Брейгель
Шрифт:
Питер Брейгель мысленно видел все это еще тогда, когда только начинали готовить строительную площадку. Вместе с землекопами он натягивал шнур, делал мелом пометки на земле. Шагая по освобожденному от деревьев участку, он воображал, что идет по садовым аллеям или по столовой, где блестит эмалированная посуда. Нередко он отправлялся в Намюр или Динан, ездил вдоль Мааса, чтобы найти подходящие сорта мрамора; а иногда его посылали в порт за другими материалами или за итальянским мрамором. Кукке делал чертежи, но сам не строил. Брейгель выполнял функции посредника между архитектором и начальником строительства. Ему доводилось и крутить ворот, и укладывать кирпичи вместе с каменщиками. По вечерам Кукке просматривал записи, которые Брейгель вел во время своих поездок, и его зарисовки орнаментов, инструментов и механизмов, несущих конструкций здания, строителей за работой. Если Питер рассказывал ему о посетителе или о рабочем, имени которого не знал, Кукке говорил: «Не пойму, о ком идет речь. Лучше нарисуй его мне». Кукке требовал, чтобы Брейгель описывал каждую вещь точными терминами — причем не только по-фламандски, но и по-французски, по-итальянски, по-испански, а если возможно, то и на латыни, языке Витрувия. Это была игра. Но Брейгель жадно тянулся к знаниям. Он ходил, бегал, мало спал. Любил встречать рассвет на стройке. Даже когда шатался без дела, смотрел по сторонам; и взгляд его был таким же активным, как рисующая рука. Ночами ему снились блоки и приставные лестницы. «Недостаточно видеть вещи так, как видят их все люди, — объяснял Кукке. — Их нужно понимать. Для этого ты и рисуешь. Ты должен воссоздавать в воображении то, что видишь. Это касается даже игры орнамента на алебастре: ты должен знать, как орнамент
Кукке решил отпраздновать день рождения своей дочери Марии одновременно с новосельем и пригласил по этому поводу кучу друзей: художников и скульпторов, клиентов, эшевенов38 Антверпена и некоторых других городов, испанцев, немцев и, разумеется, итальянцев, которым, вероятно, казалось, что они каким-то чудом очутились во флорентийском дворце, перенесенном посредством магии на берег Шельды. Гости толпились в залах, во дворах, в садах, освещенных факелами. Когда зажгли канделябры и люстры, некоторые картины впервые предстали перед зрителями во всем великолепии.

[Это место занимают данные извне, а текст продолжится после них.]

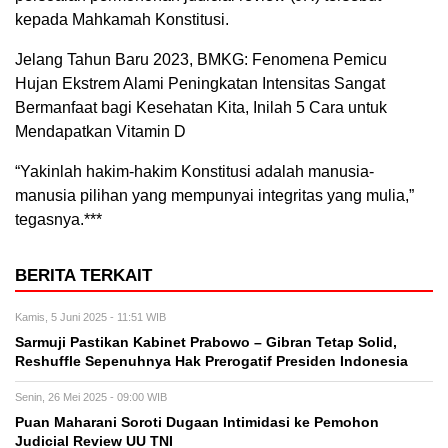
kepada Mahkamah Konstitusi.
Jelang Tahun Baru 2023, BMKG: Fenomena Pemicu
Hujan Ekstrem Alami Peningkatan Intensitas Sangat
Bermanfaat bagi Kesehatan Kita, Inilah 5 Cara untuk
Mendapatkan Vitamin D
“Yakinlah hakim-hakim Konstitusi adalah manusia-
manusia pilihan yang mempunyai integritas yang mulia,”
tegasnya.***
BERITA TERKAIT
Kamis, 5 Juni 2025 - 11:51 WIB
Sarmuji Pastikan Kabinet Prabowo – Gibran Tetap Solid,
Reshuffle Sepenuhnya Hak Prerogatif Presiden Indonesia
Senin, 26 Mei 2025 - 09:00 WIB
Puan Maharani Soroti Dugaan Intimidasi ke Pemohon
Judicial Review UU TNI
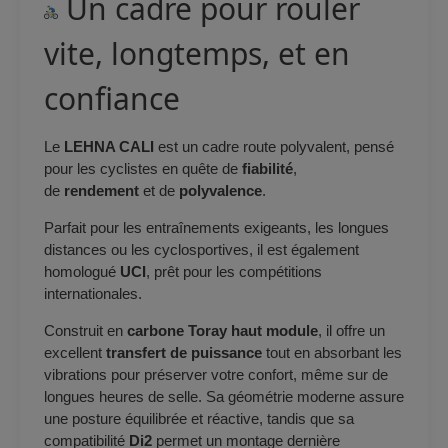
Un cadre pour rouler
vite, longtemps, et en
confiance
Le
LEHNA CALI
est un cadre route polyvalent, pensé
pour les cyclistes en quête de
fiabilité
,
de
rendement
et de
polyvalence
.
Parfait pour les entraînements exigeants, les longues
distances ou les cyclosportives, il est également
homologué
UCI
, prêt pour les compétitions
internationales.
Construit en
carbone Toray haut module
, il offre un
excellent
transfert de puissance
tout en absorbant les
vibrations pour préserver votre confort, même sur de
longues heures de selle. Sa géométrie moderne assure
une posture équilibrée et réactive, tandis que sa
compatibilité
Di2
permet un montage dernière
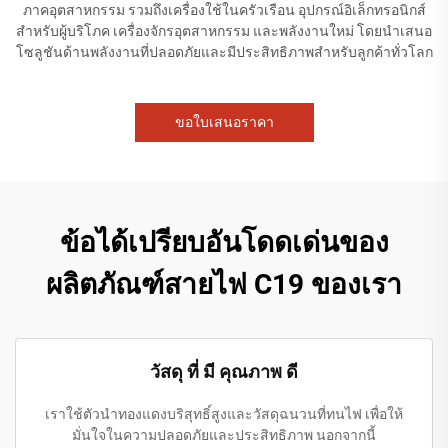
ภาคอุตสาหกรรม รวมถึงเครื่องใช้ในครัวเรือน อุปกรณ์อิเล็กทรอนิกส์
สำหรับผู้บริโภค เครื่องจักรอุตสาหกรรม และพลังงานใหม่ โดยนำเสนอ
โซลูชันด้านพลังงานที่ปลอดภัยและมีประสิทธิภาพสำหรับลูกค้าทั่วโลก
ขอใบเสนอราคา
ข้อได้เปรียบอันโดดเด่นของ
ผลิตภัณฑ์สายไฟ C19 ของเรา
วัสดุ ที่ มี คุณภาพ ดี
เราใช้ตัวนำทองแดงบริสุทธิ์สูงและวัสดุฉนวนที่ทนไฟ เพื่อให้
มั่นใจในความปลอดภัยและประสิทธิภาพ นอกจากนี้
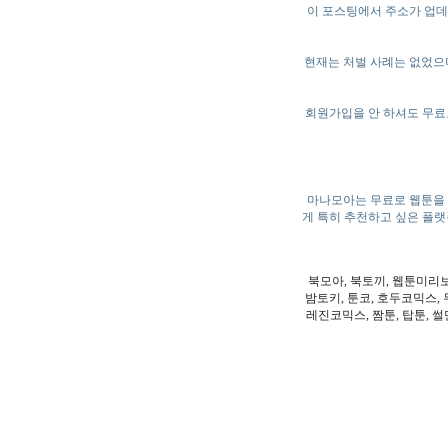
이 포스팅에서 주소가 업데
현재는 처벌 사례는 없었으며
회원가입을 안 하셔도 무료
마나모아는 무료로 웹툰을 
게 특히 추천하고 싶은 플랫
북모아, 북토끼, 웹툰미리
밤토키, 툰코, 호두코믹스, 
레진코믹스, 짬툰, 탑툰, 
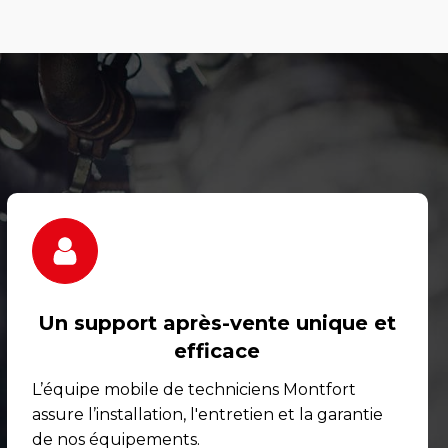
Un support après-vente unique et
efficace
L’équipe mobile de techniciens Montfort
assure l’installation, l'entretien et la garantie
de nos équipements.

Например, огромное полотно Франса Флориса, изображавшее трапезу морских богов: тритоны и нереиды, чьи обнаженные тела переплетались, как волны, вместе с богинями в коронах из раковин и жемчужин угощались рыбой и крабами, лангустами и омарами; столом им служил перламутровый бассейн, какой не увидишь нигде, кроме как в подводных дворцах Нептуна. Гости Кукке оставляли свои подарки на буфетах или на полу около каминов. Мария грациозно сошла по широкой лестнице, скользя рукой по перилам из темного дерева, — маленькая дочь Фландрии среди этого триумфа Италии и античности. Она была одета в платье зеленого бархата, украшенное золотой вышивкой на античный манер. Питер смотрел на ее длинные светлые волосы, ниспадавшие на плечи. Про себя он называл ее «Юной Сивиллой». Мать провела девушку в музыкальный салон, и едва та опустила руки на клавикорды, все, кто был в доме и даже в саду, замолчали и обратились в слух.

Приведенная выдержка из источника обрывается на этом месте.